The nurse is scheduling tests for a client who is experiencing bowel alterations. What is the most logical sequence of tests to ensure an accurate diagnosis? fecal occult blood test, barium studies, endoscopic examination endoscopic examination, barium studies, fecal occult blood test barium studies, fecal occult blood test, endoscopic examination barium studies, endoscopic examination, fecal occult blood test

fecal occult blood test, barium studies, endoscopic examination There is a specific sequence that bowel tests must be performed due to the results of certain contrasts and other preps that must be given. The nurse would verify that the tests are done in the correct order: Fecal occult blood test, barium studies, and then endoscopic examination.

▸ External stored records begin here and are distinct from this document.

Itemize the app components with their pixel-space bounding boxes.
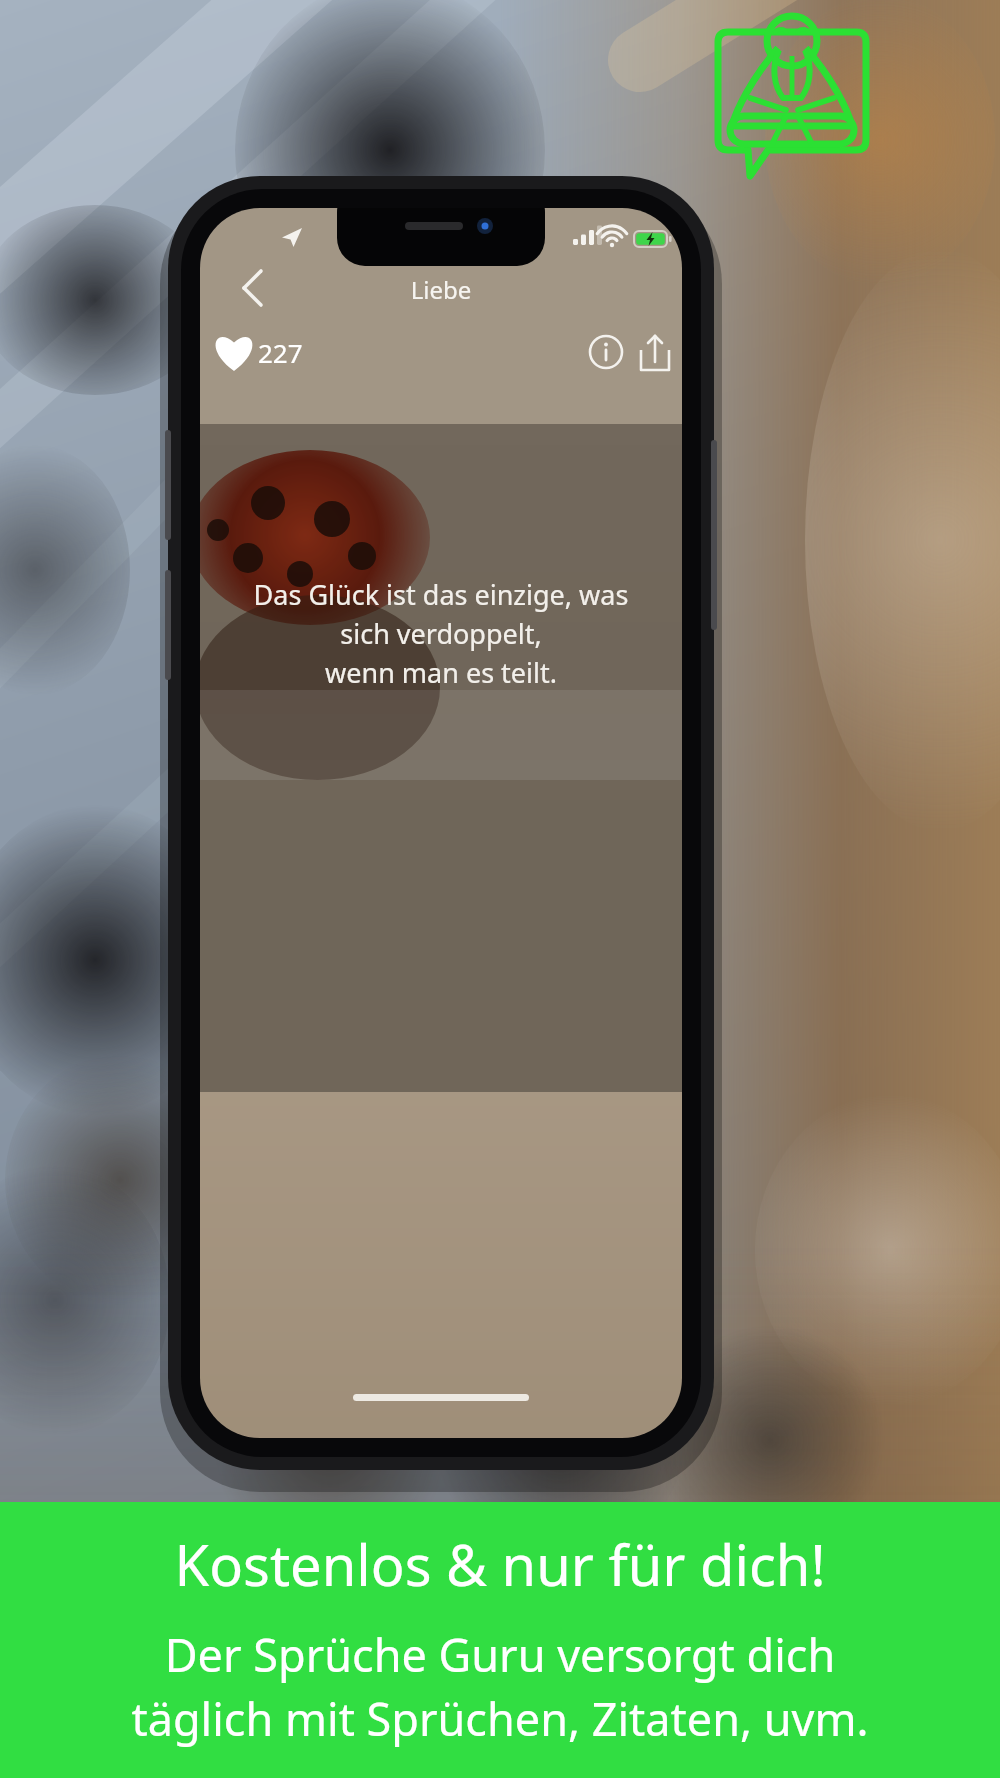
button[interactable]: Share — [631, 328, 679, 376]
staticText: Kostenlos & nur für dich! — [0, 1526, 1000, 1602]
staticText: Liebe — [341, 273, 541, 306]
staticText: Das Glück ist das einzige, was sich verd… — [214, 576, 668, 691]
button[interactable]: Info — [582, 328, 630, 376]
staticText: 227 — [258, 335, 303, 370]
staticText: Der Sprüche Guru versorgt dich täglich m… — [0, 1624, 1000, 1749]
button[interactable]: Liebe — [341, 273, 541, 306]
button[interactable]: Back — [228, 264, 276, 312]
button[interactable]: 227 — [210, 328, 320, 376]
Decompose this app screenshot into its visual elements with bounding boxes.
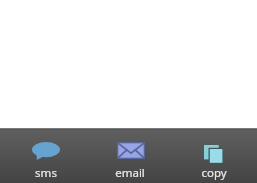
button[interactable]: Copy to clipboard [172,130,256,183]
staticText: sms [35,165,57,181]
staticText: copy [201,165,227,181]
button[interactable]: Send via SMS [4,130,88,183]
button[interactable]: Send via email [88,130,172,183]
staticText: email [115,165,145,181]
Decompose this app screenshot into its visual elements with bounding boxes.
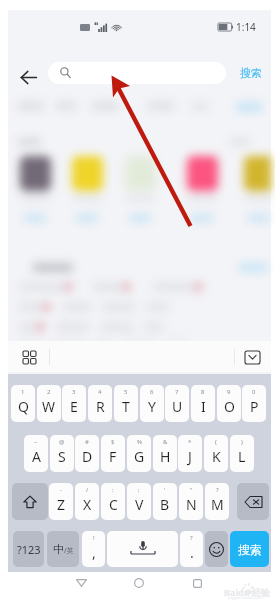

A physician orders an enema to effect rapid colonic emptying in a client who is experiencing severe abdominal cramping due to constipation. Which type of solution would be best suited to this client's needs?

large-volume cleansing enema with hypotonic solution Large-volume cleansing enemas are known as hypotonic or isotonic, depending on the solution used. Hypotonic (tap water) and isotonic (normal saline solution) enemas are large-volume enemas that result in rapid colonic emptying. Oil-retention enemas: lubricate the stool and intestinal mucosa, making defecation easier.

The type of stool that will be expelled into the ostomy bag by a client who has undergone surgery for an ileostomy will be: soft semi-formed. bloody. mucus-filled. liquid consistency.

liquid consistency Stool produced from an ileostomy is liquid and contains large quantities of electrolytes.

When caring for a client with fecal incontinence, the nurse knows that fecal incontinence is the result of: nature and amount of food eaten by the client. physiologic or lifestyle changes in the client. social and emotional setting of the client. drinking and smoking habits of the client.

physiologic or lifestyle changes in the client. Fecal incontinence mainly results from physiologic or lifestyle changes that impair muscle activity and sensation of the gastrointestinal tract. Particularly in the older adult, the weakening of the intestinal walls and decreased muscle tone can lead to bowel incontinence.